Cold storage and hot wallets are two popular security measures that bitcoin users apply to keep their funds safe.
Cold storage is any storage of bitcoins that keeps the coins online. Hardware wallets and paper wallets are examples of cold storage. Cold storage is similar to what happens when a bank moves the funds to a dedicated vault instead of keeping them at a desk of a teller.
Many of the bitcoin wallets are connected to the Internet 24/7. While it is very convenient, it is also risky because it makes such wallets targets of attacks. Cold storage keeps coins offline, which means that hackers can’t access them. In addition to keeping coins offline when not in use, most hardware wallets have a screen and two physical buttons that the owner of the wallet has to press to approve or cancel transactions. A transaction shows up not only on the screen of a computer or mobile device but also on the screen of the wallet. Because of this, it is possible to use hardware wallets even with computers infected with viruses and malware. Finally, having to physically press a button on a hardware wallet means that even if hackers try and send the funds out, they will not be able to do so.
While cold storage can work well for individual users, it doesn’t work for exchanges and other institutions and businesses that may have to deal with a sudden influx of withdrawal requests. This is similar to what a large bank has to deal with in order to provide a large number of customers with an opportunity to access their funds at any point in time. Hot bitcoin wallets provide this kind of liquidity for bitcoins at all times. Unlike cold storage wallets, a hot wallet is online 24/7.
It is a good practice for any business to make sure not to store too many funds in any one hot wallet because if hackers were to attack the business and get access to the funds, the results would be catastrophic.
In addition to this, just like large banks may need some time to approve a large transaction, most bitcoin exchanges do not offer instant processing of large amounts of bitcoins. At the same time, every platform and business has its own definitions of what amount of bitcoins it considers to be large.
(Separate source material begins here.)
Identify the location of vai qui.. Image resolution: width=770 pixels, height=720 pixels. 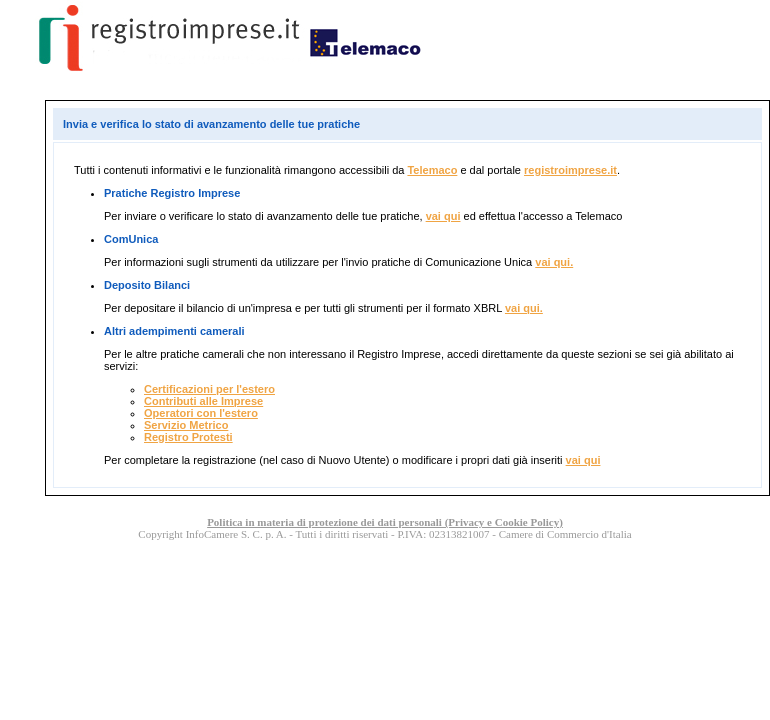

Most regular banks in the United States consider cash amounts above $10,000 to be large because $10,000 is the mark at which IRS requires businesses and organizations to file a special tax form. With bitcoin, there are no such forms and regulations, which is why there is no single definition of a large number of bitcoins.
Securing user funds
Protection of user funds is one of the most important concerns of bitcoin exchanges because if even one report of a user losing funds with an exchange appears on the Internet, the reputation of the exchange will suffer immensely. Just like in the offline world, in the online world, bad news tends to spread faster than good news.
Cold storage and hot storage are two most popular methods that bitcoin exchanges use to protect themselves. Many of the exchanges are also working on the proprietary methods and are regularly implementing additional security features.
In 2015, a group of bitcoin software developers started to collaborate with the goal of the creation of Bitcoin Exchange Security Standard and Cryptocurrency Security Standard that all wallet providers and exchanges could use.
Cryptocurrency Certification Consortium (C4) created a proposal and announced it during the DevCore bitcoin development conference in Boston, Massachusetts, in February of 2015. The goal of C4 is to establish standards to help ensure that cryptocurrency networks remain transparent, open, secure, trustworthy, safe and decentralized. C4 offers a number of professional certifications, including certified bitcoin expert (CBX) and certified bitcoin professional (CBP).
Currently, there are over ten approaches to how bitcoin software and exchanges generate private keys and master seeds. Many cryptocurrency software developers also pay a lot of attention to security audits, proof-of-reserve and other cryptocurrency-related concepts that are being developed to this day.
Many of the influential experts in the cryptocurrency world believe that the bitcoin network and other cryptocurrencies should develop and adhere to one unified security standard rather than have various exchanges coming up with their own protection methods that are hard to verify. This approach has led to some great successes in the recent years and is a part of the evolution of the cryptocurrency world.